8.12:
Oxidation of Alkenes: Anti Dihydroxylation with Peroxy Acids
Anti dihydroxylation is another oxidative addition reaction that proceeds with the anti addition of two hydroxyl groups across the alkene double bond.
Here, an alkene is treated with a peroxycarboxylic acid, which is a strong oxidant, to form an epoxide: a highly strained three-membered ring with an oxygen and two carbons.
Epoxide formation is followed by ring-opening of the epoxide in the presence of an aqueous acid to give a trans diol.
The mechanism begins with a concerted nucleophilic attack by the alkene π bond on the electrophilic oxygen of peroxyacetic acid, breaking the O–O bond and forming a new C=O bond, leading to a cyclic transition state.

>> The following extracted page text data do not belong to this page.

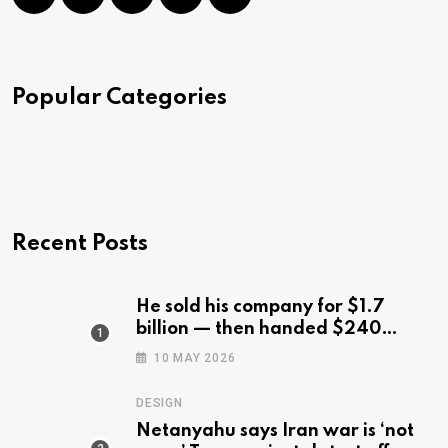
Popular Categories
Recent Posts
He sold his company for $1.7
billion — then handed $240
million to the 540 workers who
10 MAY 2026
stuck with him
DESIGN
Netanyahu says Iran war is ‘not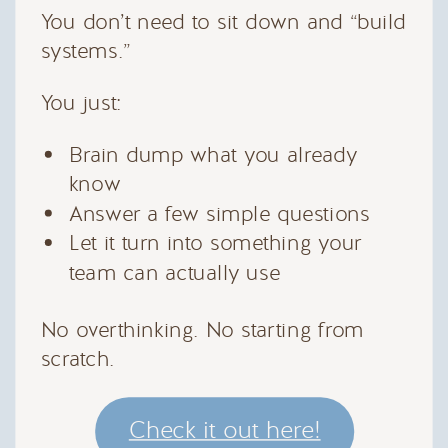
You don’t need to sit down and “build
systems.”
You just:
Brain dump what you already
know
Answer a few simple questions
Let it turn into something your
team can actually use
No overthinking. No starting from
scratch.
Check it out here!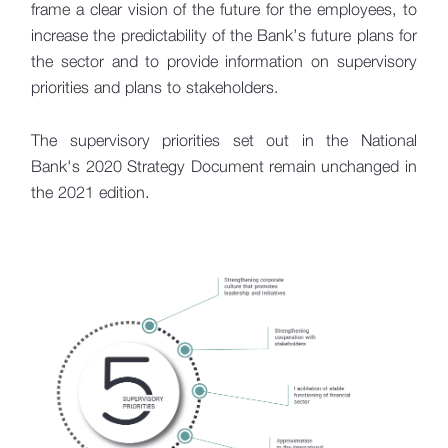
frame a clear vision of the future for the employees, to
increase the predictability of the Bank’s future plans for
the sector and to provide information on supervisory
priorities and plans to stakeholders.
The supervisory priorities set out in the National
Bank's 2020 Strategy Document remain unchanged in
the 2021 edition.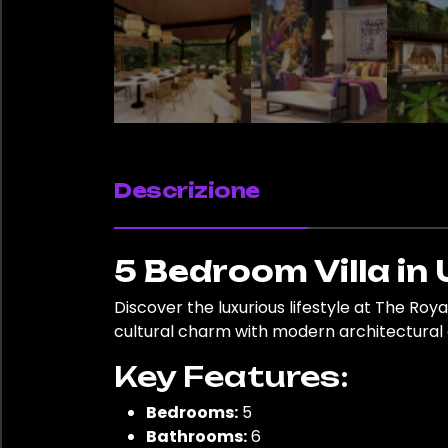
Descrizione
5 Bedroom Villa in 
Discover the luxurious lifestyle at The Roya
cultural charm with modern architectural d
Key Features:
Bedrooms:
5
Bathrooms:
6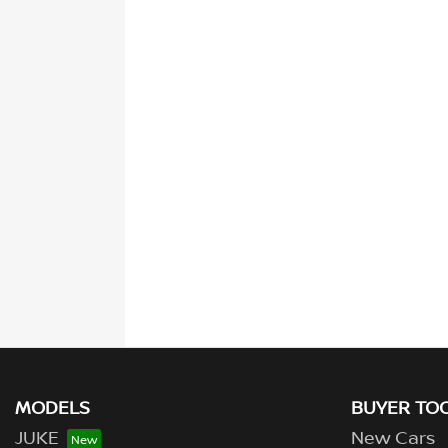
MODELS
BUYER TO
JUKE
New Cars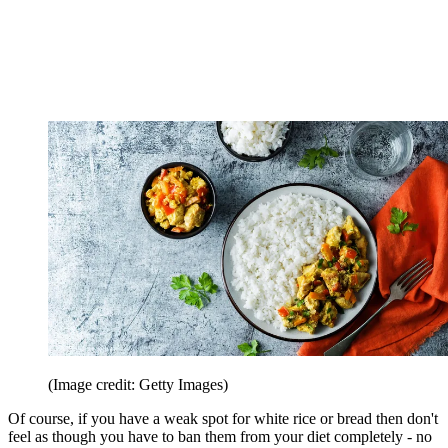
(Image credit: Getty Images)
Of course, if you have a weak spot for white rice or bread then don't
feel as though you have to ban them from your diet completely - no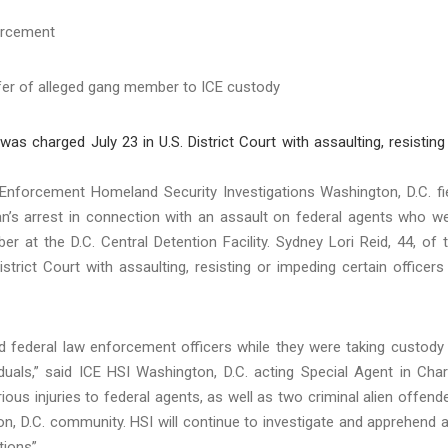
orcement
er of alleged gang member to ICE custody
orcement Homeland Security Investigations Washington, D.C. fi
an’s arrest in connection with an assault on federal agents who w
r at the D.C. Central Detention Facility. Sydney Lori Reid, 44, of 
strict Court with assaulting, resisting or impeding certain officers
ted federal law enforcement officers while they were taking custody
als,” said ICE HSI Washington, D.C. acting Special Agent in Cha
ious injuries to federal agents, as well as two criminal alien offend
n, D.C. community. HSI will continue to investigate and apprehend 
tions”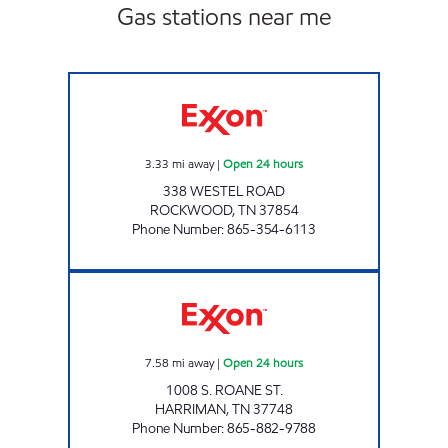
Gas stations near me
ROCKY TOP MARKETS #936 Open 24 hours
3.33
mi away
|
Open 24 hours
338 WESTEL ROAD
ROCKWOOD
,
TN
37854
Phone Number
:
865-354-6113
ROCKY TOP MARKETS #904 Open 24 hours
7.58
mi away
|
Open 24 hours
1008 S. ROANE ST.
HARRIMAN
,
TN
37748
Phone Number
:
865-882-9788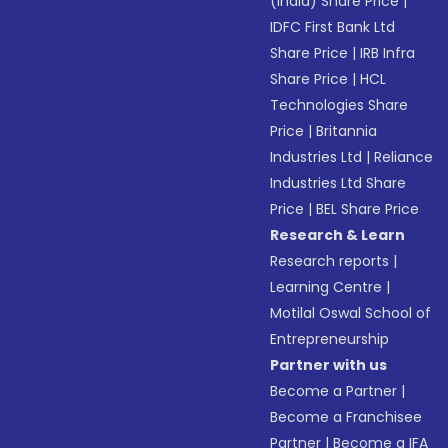
(India) Share Price
|
IDFC First Bank Ltd
Share Price
|
IRB Infra
Share Price
|
HCL
Technologies Share
Price
|
Britannia
Industries Ltd
|
Reliance
Industries Ltd Share
Price
|
BEL Share Price
Research & Learn
Research reports
|
Learning Centre
|
Motilal Oswal School of
Entrepreneurship
Partner with us
Become a Partner
|
Become a Franchisee
Partner
|
Become a IFA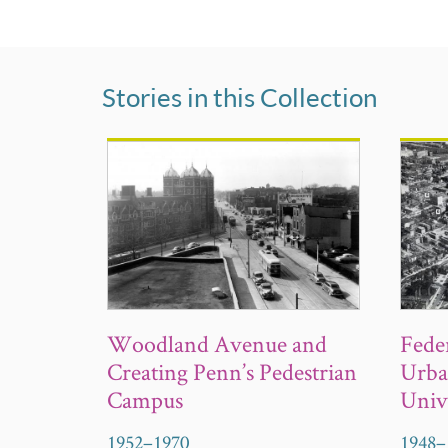
Stories in this Collection
Woodland Avenue and
Fede
Creating Penn’s Pedestrian
Urba
Campus
Univ
1952
–
1970
1948
–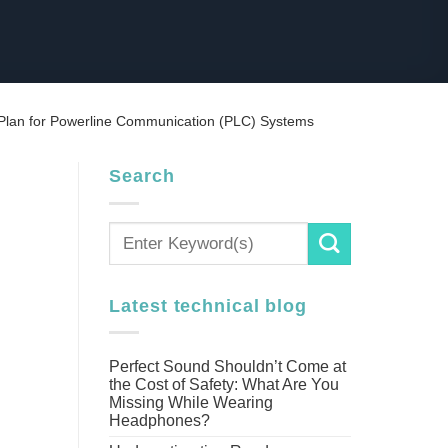
Plan for Powerline Communication (PLC) Systems
Search
Latest technical blog
Perfect Sound Shouldn’t Come at
the Cost of Safety: What Are You
Missing While Wearing
Headphones?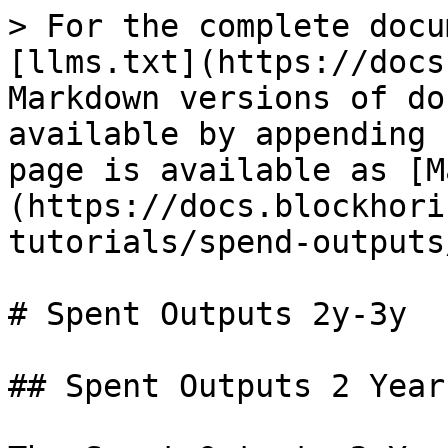
> For the complete docu
[llms.txt](https://docs
Markdown versions of do
available by appending 
page is available as [M
(https://docs.blockhori
tutorials/spend-outputs
# Spent Outputs 2y-3y

## Spent Outputs 2 Year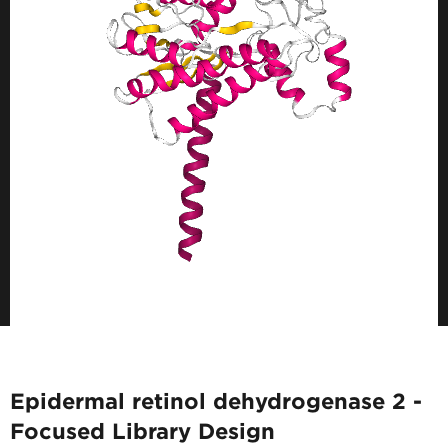
Epidermal retinol dehydrogenase 2 -
Focused Library Design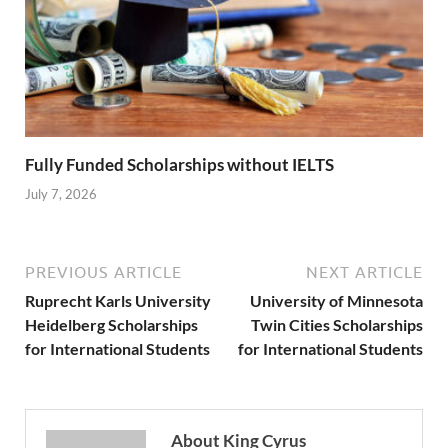
Fully Funded Scholarships without IELTS
July 7, 2026
PREVIOUS ARTICLE
NEXT ARTICLE
Ruprecht Karls University
University of Minnesota
Heidelberg Scholarships
Twin Cities Scholarships
for International Students
for International Students
About King Cyrus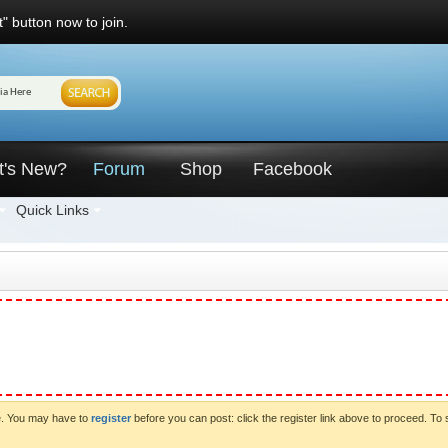
" button now to join.
t's New?
Forum
Shop
Facebook
Quick Links
ve. You may have to
register
before you can post: click the register link above to proceed. To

In the first step, the transfer of the oxygen atom occurs to the same face of the alkene double bond, forming an epoxide with syn stereochemistry.
The second step of the reaction involves an acid-catalyzed ring-opening of the epoxide. First, a proton transfer to the oxygen atom forms a protonated epoxide.
The ring strain in epoxides makes them reactive towards nucleophilic attack at one of the electrophilic carbons, causing the ring to open, thereby relieving the strain.
A backside nucleophilic attack by water opens the ring, forming an oxonium ion. This is consistent with an SN2 process, resulting in a stereochemical inversion at the reaction center.
Steric factors dominate at primary or secondary carbon centers, favoring an attack at the less-substituted carbon. With a tertiary carbon, electronic effects dominate, favoring attack at the more-substituted carbon.
Lastly, water, acting as a base, deprotonates the oxonium ion to yield a trans diol as the final product.
8.12:
Oxidation of Alkenes: Anti Dihydroxylation with Peroxy Acids
Diols are compounds with two hydroxyl groups. In addition to syn dihydroxylation, diols can also be synthesized through the process of anti dihydroxylation. The process involves treating an alkene with a peroxycarboxylic acid to form an epoxide. Epoxides are highly strained three-membered rings with oxygen and two carbons occupying the corners of an equilateral triangle. This step is followed by ring-opening of the epoxide in the presence of an aqueous acid to give a trans diol. Peroxycarboxylic acids are strong oxidizing agents and analogous to carboxylic acids. However, they have an extra oxygen atom between the carbonyl group and the hydrogen atom. Commonly used organic peracids include meta-chloroperoxybenzoic acid and peroxyacetic acid.
The mechanism begins with a concerted nucleophilic attack by the alkene π bond on the electrophilic oxygen of the peroxy acid, breaking the oxygen–oxygen bond and forming a new carbon–oxygen double bond, leading to a cyclic transition state.
The second step of the reaction involves an acid-catalyzed ring-opening of the epoxide to finally form a trans diol.
Overall, the regiochemistry of the reaction is governed by a combination of steric and electronic factors. In epoxides with a primary and secondary carbon, steric factors dominate, favoring an attack at the less substituted carbon. With a tertiary carbon, electronic effects dominate, favoring attack at the more substituted carbon.